More than one million Ontarians don't have a doctor and the critical shortage is a problem that is expected to get much worse.

The President of Ontario's Medical Association says the shortage is significant and requires immediate action.

"Right now, we know that we're about 2,000 doctors short and about 1,000 of those are family doctors and 1,000 are specialists," said Dr. Janice Willet.

To make matters worse, thousands of doctors are expected to retire in the next two years.

Connie Oxelgren who is in desperate need of a family physician says the shortage is a huge problem for people already dealing with poor health.

Oxelgren has a disability and just found out she's losing her family doctor, putting her on a desperate search for a replacement.

"My disability creates several secondary health issues which require health monitoring so I also require more contact with my GP than the average person would," she said.

Oxelgren says she's yet to find a doctor's office that has a mechanical lift to help her get onto an exam table.

Claudia Oprea is also on the hunt for a family doctor. Her doctor left three years ago and she's been on the hunt for a new physician ever since.

"I called about 10 places, I'd say," said Oprea who says she can no longer wait for a new doctor.

At a recent visit to a walk-in clinic, Oprea found out she had blood clots.

"I started to have numbness, plus my migraines," she said.

Although walk-in clinics are often used as a quick-fix for those without family physicians, visiting clinics can also have potentially deadly complications.

In Oprea's case, the walk-in clinic doctor she saw didn't know her medical history and gave her a prescription that caused complications.

"I could have died," she said. "I could have had a blood clot and I could have died."

The situation is not only tough for patients; it's also taking a toll on doctors who are at or near retirement.

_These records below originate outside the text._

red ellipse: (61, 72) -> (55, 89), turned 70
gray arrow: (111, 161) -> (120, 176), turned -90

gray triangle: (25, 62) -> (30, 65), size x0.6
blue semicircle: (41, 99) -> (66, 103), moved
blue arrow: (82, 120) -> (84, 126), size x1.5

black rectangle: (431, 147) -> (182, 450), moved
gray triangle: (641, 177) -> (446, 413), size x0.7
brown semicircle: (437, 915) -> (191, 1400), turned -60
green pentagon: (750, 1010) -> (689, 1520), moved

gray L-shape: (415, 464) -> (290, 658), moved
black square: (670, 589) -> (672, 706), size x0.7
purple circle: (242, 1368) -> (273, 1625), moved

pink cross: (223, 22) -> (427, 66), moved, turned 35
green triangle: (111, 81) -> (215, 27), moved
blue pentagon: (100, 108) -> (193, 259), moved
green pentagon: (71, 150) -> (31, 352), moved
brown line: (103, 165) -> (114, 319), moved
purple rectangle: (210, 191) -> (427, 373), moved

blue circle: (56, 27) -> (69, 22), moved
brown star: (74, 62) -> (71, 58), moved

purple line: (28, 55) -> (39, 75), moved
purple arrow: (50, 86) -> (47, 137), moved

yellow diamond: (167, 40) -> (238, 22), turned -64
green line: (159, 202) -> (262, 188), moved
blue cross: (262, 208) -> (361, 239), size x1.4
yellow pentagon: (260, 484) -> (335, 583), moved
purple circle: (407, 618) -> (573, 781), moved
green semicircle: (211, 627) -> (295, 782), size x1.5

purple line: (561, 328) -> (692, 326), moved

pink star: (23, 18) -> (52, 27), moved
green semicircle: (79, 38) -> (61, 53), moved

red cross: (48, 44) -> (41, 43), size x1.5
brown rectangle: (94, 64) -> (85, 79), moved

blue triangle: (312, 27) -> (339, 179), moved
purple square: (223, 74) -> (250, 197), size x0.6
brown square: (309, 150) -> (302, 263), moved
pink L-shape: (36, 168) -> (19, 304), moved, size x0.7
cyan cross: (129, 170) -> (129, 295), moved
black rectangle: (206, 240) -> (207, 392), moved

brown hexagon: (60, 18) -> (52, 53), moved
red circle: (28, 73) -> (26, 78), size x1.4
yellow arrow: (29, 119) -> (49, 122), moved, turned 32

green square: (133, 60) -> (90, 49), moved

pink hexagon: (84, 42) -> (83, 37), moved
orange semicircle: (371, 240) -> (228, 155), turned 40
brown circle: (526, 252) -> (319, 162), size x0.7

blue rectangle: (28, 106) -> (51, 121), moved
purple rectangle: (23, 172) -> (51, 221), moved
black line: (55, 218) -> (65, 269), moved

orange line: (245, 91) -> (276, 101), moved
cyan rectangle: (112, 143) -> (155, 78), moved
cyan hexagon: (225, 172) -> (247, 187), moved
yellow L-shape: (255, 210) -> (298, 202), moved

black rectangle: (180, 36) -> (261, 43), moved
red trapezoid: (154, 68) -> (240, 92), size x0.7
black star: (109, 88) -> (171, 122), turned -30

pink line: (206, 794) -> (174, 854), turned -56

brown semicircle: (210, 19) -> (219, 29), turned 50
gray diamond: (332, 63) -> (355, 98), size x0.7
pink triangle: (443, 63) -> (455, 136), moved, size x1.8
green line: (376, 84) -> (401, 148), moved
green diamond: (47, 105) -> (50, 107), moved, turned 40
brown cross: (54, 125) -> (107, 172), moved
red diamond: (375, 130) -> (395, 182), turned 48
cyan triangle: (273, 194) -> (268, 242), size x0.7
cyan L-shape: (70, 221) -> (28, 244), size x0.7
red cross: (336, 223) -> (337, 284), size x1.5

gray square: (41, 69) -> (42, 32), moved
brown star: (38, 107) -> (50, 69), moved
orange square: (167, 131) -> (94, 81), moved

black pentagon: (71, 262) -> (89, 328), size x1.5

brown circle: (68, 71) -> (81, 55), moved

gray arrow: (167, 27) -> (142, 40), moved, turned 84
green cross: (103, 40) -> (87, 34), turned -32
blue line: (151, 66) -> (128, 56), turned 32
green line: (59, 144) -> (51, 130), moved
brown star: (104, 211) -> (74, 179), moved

At 66 years old, Dr. Bill James officially retired two years ago but his retirement has been put on hold because he couldn't find someone to take over his practice.

"I had over 1,000 letters and 1,000 people contact me and say how sorry they were to see me go," said James, who now works 35 hours a week. "I had a great concern for these families and for these children. They were part of my family and they were part of my life."

Health officials predict that in two years, 4,000 doctors will be ready for retirement and there won't be enough new doctors to replace those retirees.

"When you look at numbers we've increased medical schools by, which was a good volume, you still won't have compensated for those people if they retire in the next five years," said Willet.